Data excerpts
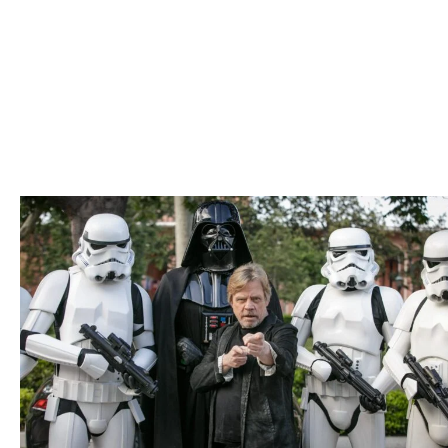
city. From our open invitation for everyone to benefit from
the university to serving others through research, the
building of the Los Angeles Memorial Coliseum to attract
the Olympics and more, we come alive with the forces of
L.A. in everything we do.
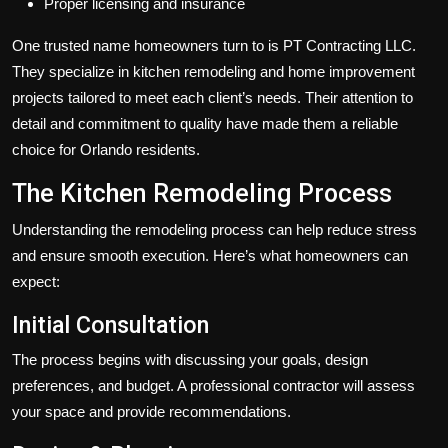
Proper licensing and insurance
One trusted name homeowners turn to is PT Contracting LLC.
They specialize in kitchen remodeling and home improvement
projects tailored to meet each client’s needs. Their attention to
detail and commitment to quality have made them a reliable
choice for Orlando residents.
The Kitchen Remodeling Process
Understanding the remodeling process can help reduce stress
and ensure smooth execution. Here’s what homeowners can
expect:
Initial Consultation
The process begins with discussing your goals, design
preferences, and budget. A professional contractor will assess
your space and provide recommendations.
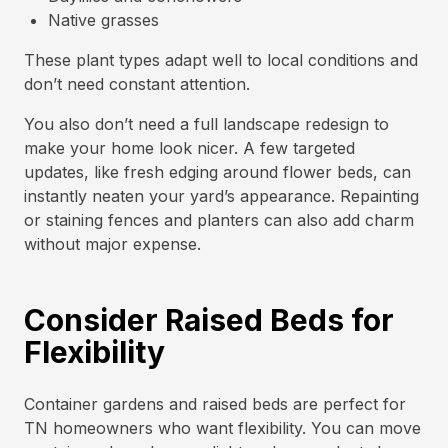
Native grasses
These plant types adapt well to local conditions and
don’t need constant attention.
You also don’t need a full landscape redesign to
make your home look nicer. A few targeted
updates, like fresh edging around flower beds, can
instantly neaten your yard’s appearance. Repainting
or staining fences and planters can also add charm
without major expense.
Consider Raised Beds for
Flexibility
Container gardens and raised beds are perfect for
TN homeowners who want flexibility. You can move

## About this exercise:
The requested lines run from the one with "Container gardens and" through the last line of the records. Return them exactly.

## Exercise result:
Container gardens and raised beds are perfect for
TN homeowners who want flexibility. You can move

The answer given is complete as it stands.